[Page-level text extractions]
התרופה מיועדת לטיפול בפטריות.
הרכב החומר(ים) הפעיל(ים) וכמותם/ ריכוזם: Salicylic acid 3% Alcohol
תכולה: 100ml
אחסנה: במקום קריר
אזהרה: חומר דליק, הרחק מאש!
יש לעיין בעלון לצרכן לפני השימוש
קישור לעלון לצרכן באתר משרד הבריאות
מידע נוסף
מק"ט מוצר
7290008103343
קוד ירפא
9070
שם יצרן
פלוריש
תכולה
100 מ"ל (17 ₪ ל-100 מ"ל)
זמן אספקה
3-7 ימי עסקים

--

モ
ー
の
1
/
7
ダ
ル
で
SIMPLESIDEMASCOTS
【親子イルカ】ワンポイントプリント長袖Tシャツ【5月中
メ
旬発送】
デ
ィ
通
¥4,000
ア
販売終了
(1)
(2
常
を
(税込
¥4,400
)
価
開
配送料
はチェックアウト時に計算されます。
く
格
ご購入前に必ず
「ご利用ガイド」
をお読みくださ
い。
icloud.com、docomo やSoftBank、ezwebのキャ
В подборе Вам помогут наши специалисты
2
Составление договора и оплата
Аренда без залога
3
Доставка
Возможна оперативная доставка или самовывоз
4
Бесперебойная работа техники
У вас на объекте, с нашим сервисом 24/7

* * *

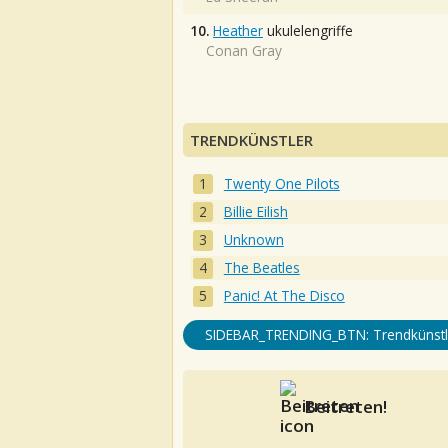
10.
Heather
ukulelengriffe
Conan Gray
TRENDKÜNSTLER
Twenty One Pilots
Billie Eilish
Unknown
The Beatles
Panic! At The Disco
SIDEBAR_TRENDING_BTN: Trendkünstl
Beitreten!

WHAT NEEDS TO BE DONE → The lines of the records that contain the string "לצרכן" should be located and copied.

SOLUTION TO THIS PROBLEM →
יש לעיין בעלון לצרכן לפני השימוש
קישור לעלון לצרכן באתר משרד הבריאות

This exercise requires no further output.